She won her first medal at the 2019 GCC Women's Games in Kuwait City, placing 3rd in the 1500 m in 4:51.95. At the 2022 GCC Games featuring both men and women, Al-Roumi won another bronze 1500 m medal and a silver medal in the 800 m. She was 11th in the 1500 m final of the Islamic Solidarity Games held that year.

In 2023, Al-Roumi was 5th and 7th in the 800 m and 1500 m at the 2023 Asian Indoor Championships respectively. She won a bronze medal in the 800 m at the 2023 West Asian Athletics Championships, also placing 4th in the 1500 m. Ending her season at the Asian Games, Al-Roumi placed 13th in the 1500 m and did not advance to the finals in the 800 m.

Al-Roumi nearly won her first Asian medal at the 2024 Asian Indoor Championships, placing 4th in the 800 m. Outdoors, she won 800 m bronze and 1500 m silver at the 2024 West Asian Athletics Championships. Before the Olympics, Al-Roumi took part in an international training camp in Belgium, where she also competed in the Flanders Cup.

Al-Roumi was seeded in the first quarter-final 800 m heat at the Olympics. She ran 2:11.35 to finish 8th and did not advance.
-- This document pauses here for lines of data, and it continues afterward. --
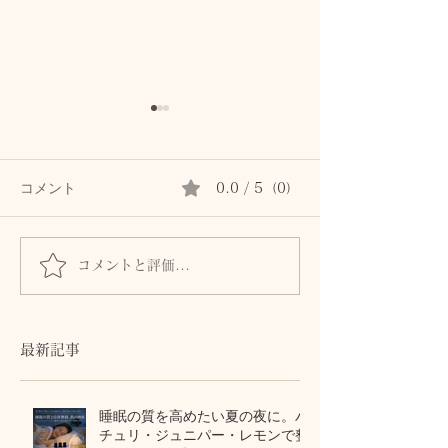
コメント
0.0 / 5（0）
コメントと評価...
セラピストこそ、自律神
精油を扱う 際
経が乱れやすい？
注意点
【2025/5/10】
最新記事
睡眠の質を高めたい夏の夜に。パ
チュリ・ジュニパー・レモンで整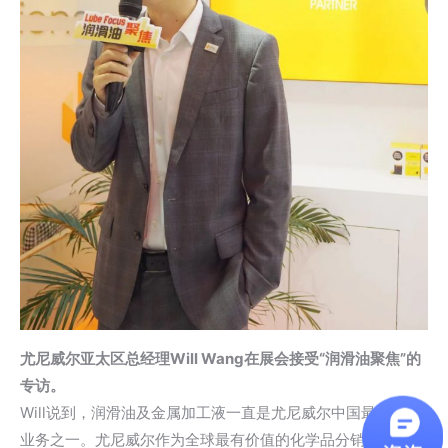
尤尼威尔亚太区总经理Will Wang在展会接受“润滑油聚焦”的
专访。
Will说到，润滑油及金属加工液一直是尤尼威尔中国最重要的
业务之一。尤尼威尔作为全球最有价值的化学品分销商，我们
In the repechage round, she ran 2:12.13 to place 8th again and did not advance to the semi-finals. Al-Roumi criticized inadequate air conditioning and poor quality food at the Games.

At the 2025 Asian Athletics Championships, Al-Roumi was 13th in the 1500 m and did not make the 800 m finals.

==Personal life==
Al-Roumi described herself as having mild ADHD. In Kuwait, she felt that her potential was underestimated because of her gender. Men would refuse to train with her due to stereotypes about women in Kuwait being spoiled or incapable.